Democratic lawmaker ready to try again with polygamy-custody bill

Phoenix, USA - Rebuffed last session, a Democratic lawmaker said he's ready to reintroduce a reworked version of a bill intended to help women leave polygamist husbands.

Rep. David Lujan, D-Phoenix, wants to require courts to grant sole custody to women and prevent unsupervised parenting time when a father is a married adult who has married or cohabitated with a minor, a practice known as child bigamy.

"There needs to be justice for these children," said Lujan, who also is an attorney for a children's justice organization.

Lujan said he is optimistic the bill will pass during the next legislative session because he has narrowed its focus in response to concerns that stalled the previous version in the House Judiciary Committee.

The previous version dealt with fathers found to have engaged in polygamy, child bigamy or both. Lujan said he is narrowing the new version to deal only with child bigamy, which is a felony under Arizona law.

Lujan said there has been an increase in women wanting to leave plural marriages. He said Arizona law needs to support them.

"This issue is as great as ever, with particularly the conviction of Warren Jeffs," Lujan said, referring to the recent trial of the polygamist leader.

Lujan introduced a bill last session after a visit to Colorado City with a former member of the Fundamentalist Church of Jesus Christ of Latter Day Saints, a sect that practices polygamy.

Flora Jessop, who fled a plural marriage and now is an activist and author, said women fleeing polygamist husbands need help under the law because they are often harassed as they share custody.

"If they want witnesses to come forward and testify, there first has to be protection for the women and children," Jessop said.

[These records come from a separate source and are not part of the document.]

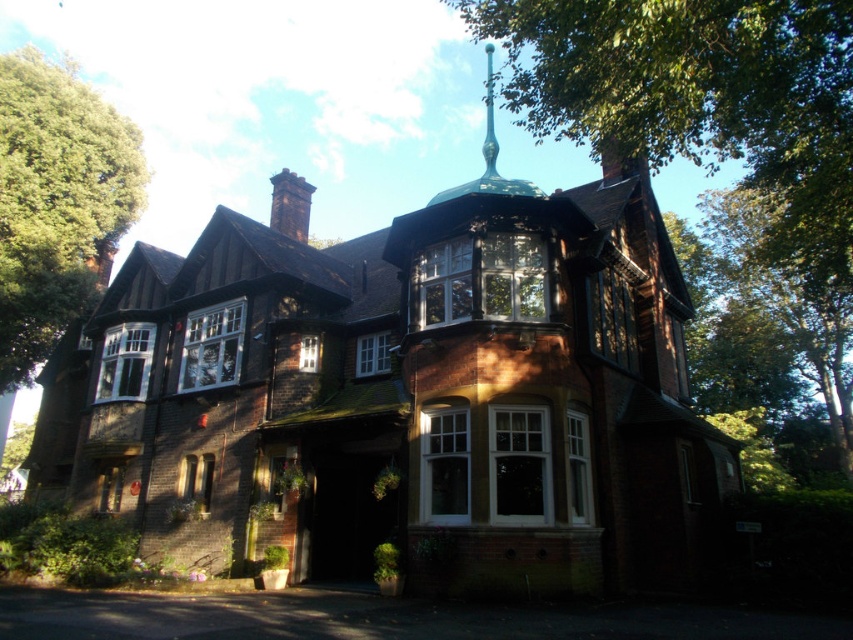 Question: Is green leafy tree at upper center wider than green leafy tree at upper left?

Choices:
 (A) no
 (B) yes

Answer: (B)

Question: Which point is farther to the camera?

Choices:
 (A) green leafy tree at upper left
 (B) green leafy tree at upper center

Answer: (A)

Question: Which point is closer to the camera?

Choices:
 (A) green leafy tree at upper center
 (B) green leafy tree at upper left

Answer: (A)

Question: Considering the relative positions of green leafy tree at upper center and green leafy tree at upper left in the image provided, where is green leafy tree at upper center located with respect to green leafy tree at upper left?

Choices:
 (A) left
 (B) right

Answer: (B)

Question: Is green leafy tree at upper center below green leafy tree at upper left?

Choices:
 (A) yes
 (B) no

Answer: (B) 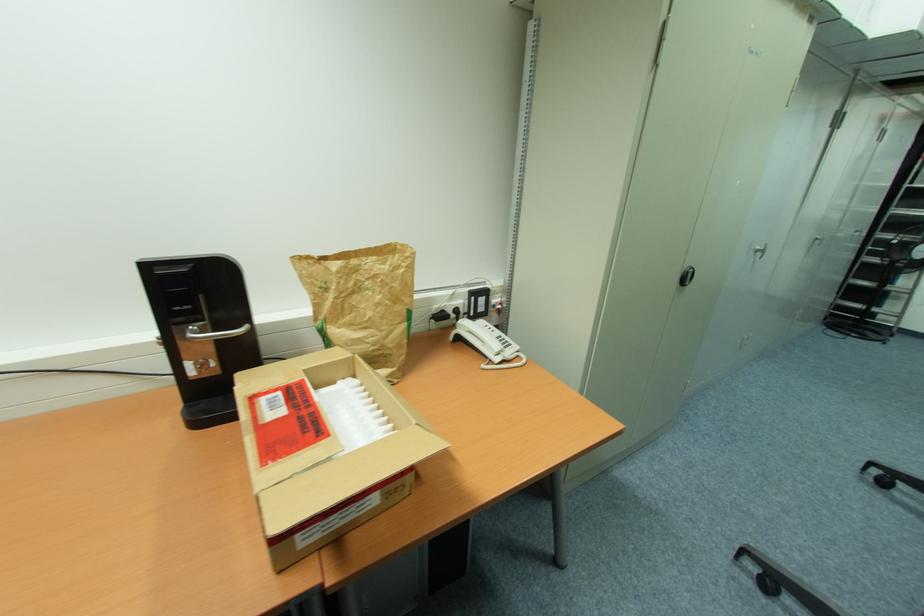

"We had several new cases come up in which numerous children are taken from the protective mothers and are returned to the father in polygamist groups where your children are taught that everybody outside are disciples of Satan," Jessop said.

Jessop is executive director of the Child Protection Project, an organization that raises awareness about child abuse in polygamist communities.

Robin Scoins, founder of Arizona Family Rights Advocacy Institute, an organization that assists individuals who are at risk of losing custody of a child, said that polygamists shouldn't regain custody of their children.

"I think polygamy is not the best interest of any child to grow up in that environment," Scoins said. "And the women trying to escape want to get a better lifestyle but were unable to keep their children."

John R. Lewellyn, a former Salt Lake County sheriff's lieutenant recognized as an expert on polygamy, said as long as the government turns a blind eye to polygamy girls will be forced into plural marriages.

"Many women will need protection because the men will fight, especially after their daughters because they see them as an asset," Lewellyn said. "And they know darn well that they're going to be raised and brainwashed into becoming plural wives."